[Opening Listed entries section]

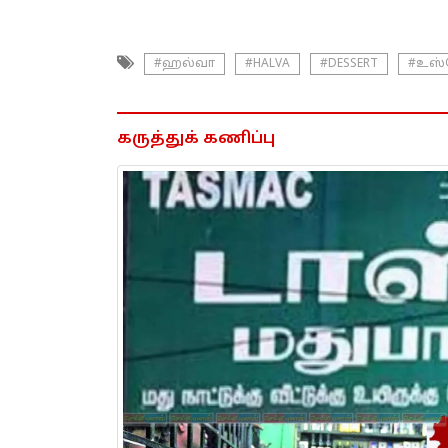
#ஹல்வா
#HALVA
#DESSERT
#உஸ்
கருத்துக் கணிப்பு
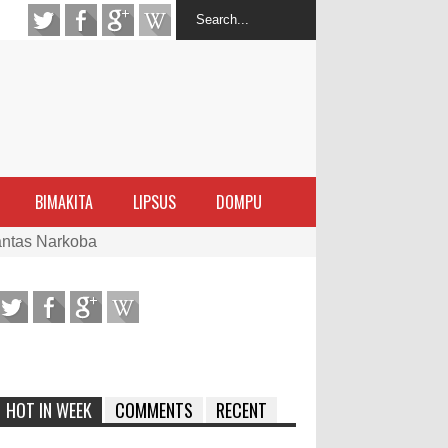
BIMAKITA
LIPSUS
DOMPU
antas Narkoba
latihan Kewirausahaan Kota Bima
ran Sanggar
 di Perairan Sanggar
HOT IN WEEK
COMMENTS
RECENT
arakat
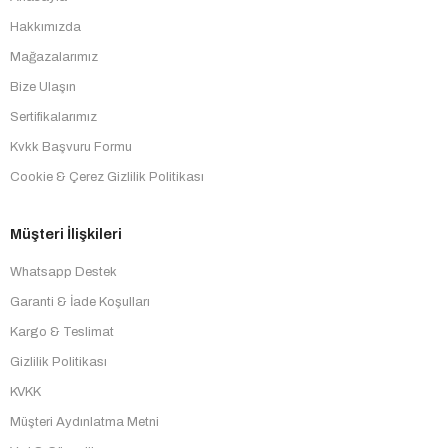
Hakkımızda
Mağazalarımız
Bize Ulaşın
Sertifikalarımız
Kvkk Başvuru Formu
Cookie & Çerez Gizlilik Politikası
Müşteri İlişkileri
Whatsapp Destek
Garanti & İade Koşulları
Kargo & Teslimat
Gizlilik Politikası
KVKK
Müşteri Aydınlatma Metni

[Closing Listed entries section]

- Work instruction -
Leaving out the pictures, repeat all the entries exactly as they stand.

- Solved exercise -
#ஹல்வா
#HALVA
#DESSERT
#உஸ்
கருத்துக் கணிப்பு
BIMAKITA
LIPSUS
DOMPU
antas Narkoba
latihan Kewirausahaan Kota Bima
ran Sanggar
 di Perairan Sanggar
HOT IN WEEK
COMMENTS
RECENT
arakat
Hakkımızda
Mağazalarımız
Bize Ulaşın
Sertifikalarımız
Kvkk Başvuru Formu
Cookie & Çerez Gizlilik Politikası
Müşteri İlişkileri
Whatsapp Destek
Garanti & İade Koşulları
Kargo & Teslimat
Gizlilik Politikası
KVKK
Müşteri Aydınlatma Metni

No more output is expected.